Good arguments for this law to apply to all lobbying in the EU
These 4 paragraphs include many arguments, why this law should apply to all lobbying without limits to foreign funding only:
(5) Member States’ measures regulating transparency of interest representation activities
are very divergent, in particular concerning the record-keeping and registration
requirements which apply to entities carrying out interest representation. Some
Member States have established mandatory registers aiming, in particular, at ensuring
transparency. Others have established voluntary registers, whereas some Member
States have no registers for interest representation. There are also considerable
variations regarding the granularity of the information provided for transparency
purposes, including the type of information required, for instance about the interests
represented or about the client. In some Member States information about interest
representation must be updated on a regular basis whereas in others the information
must be updated every time there is a change in the scope of the interest representation
activity carried out.
(6) Such divergences create an uneven playing field and increase compliance costs for
entities seeking to carry out interest representation activities in more than one Member
State, which may deter the development and provision of new interest representation
activities in the internal market. Third countries are likely to seek interest
representation in more than one Member State in order to ensure an overall positive
policy in their favour across the Union. Such conditions negatively impact economic
operators and constitute obstacles to the provision of cross-border interest
representation within the internal market. This uneven playing field also directs cross-
border interest representation activities away from more regulated Member States
towards less regulated ones or where enforcement is limited.
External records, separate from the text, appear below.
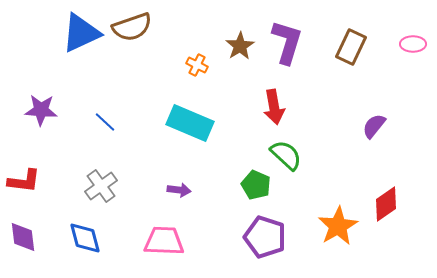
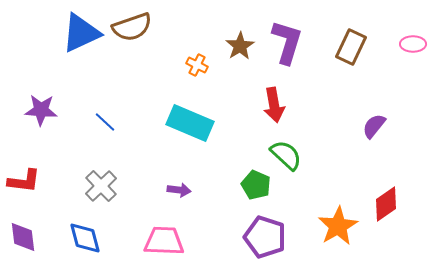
red arrow: moved 2 px up
gray cross: rotated 8 degrees counterclockwise
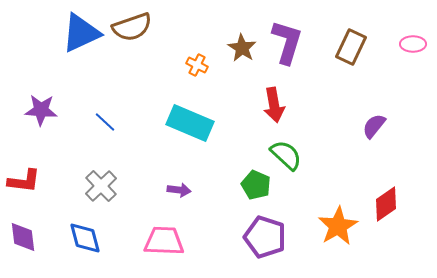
brown star: moved 2 px right, 2 px down; rotated 8 degrees counterclockwise
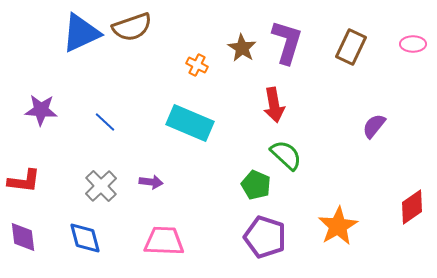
purple arrow: moved 28 px left, 8 px up
red diamond: moved 26 px right, 3 px down
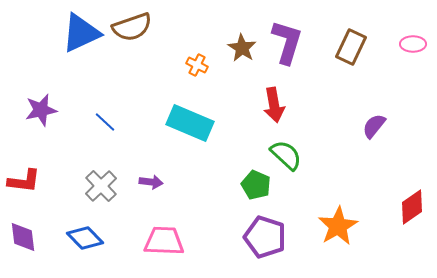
purple star: rotated 16 degrees counterclockwise
blue diamond: rotated 30 degrees counterclockwise
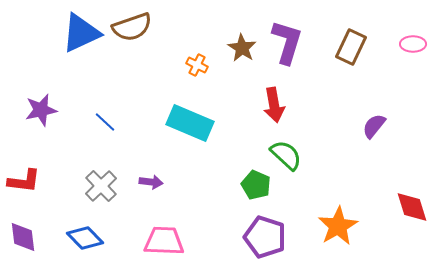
red diamond: rotated 72 degrees counterclockwise
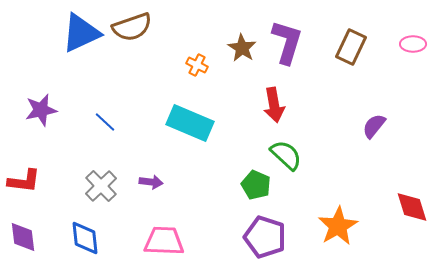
blue diamond: rotated 39 degrees clockwise
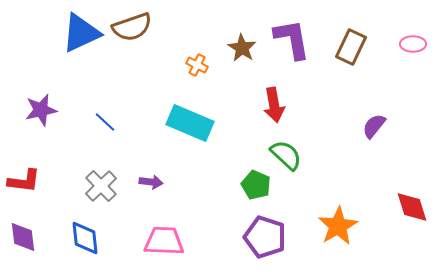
purple L-shape: moved 5 px right, 3 px up; rotated 27 degrees counterclockwise
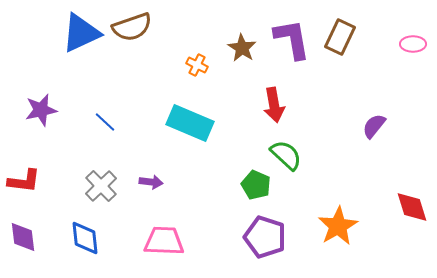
brown rectangle: moved 11 px left, 10 px up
Such regulatory arbitrage
also presents an opportunity for third-country actors seeking to evade transparency
requirements.
(10) By providing harmonised transparency requirements applicable across the internal
market, this Directive aims to establish a coherent and systematic framework to ensure
transparency as regards interest representation activities conducted on behalf of third
countries with the objective of influencing the development, formulation or
implementation of policy or legislation, or public decision-making processes, in the
Union.
(11) Providing common transparency and accountability standards and common reporting
standards also support democratic accountability and a better common knowledge of
interest representation activities conducted with the objective of influencing the
development, formulation or implementation of policy or legislation, or public
decision-making processes, in the Union, addressing the need for reliable and
consistent data. The need to ensure transparency of interest representation activities
carried out on behalf of third countries is a legitimate public goal, in the light of the
principles of openness and transparency which must guide the democratic life of the
Union in accordance with the second paragraph of Article 1 and Article 10(3) of the
Treaty on the European Union (‘TEU’), in conformity with the values shared by the
Union and its Member States pursuant to Article 2 TEU, also supporting the exercise
of citizenship rights.
Why would foreign influence transparency not also cover companies or NGOs from non-EU countries?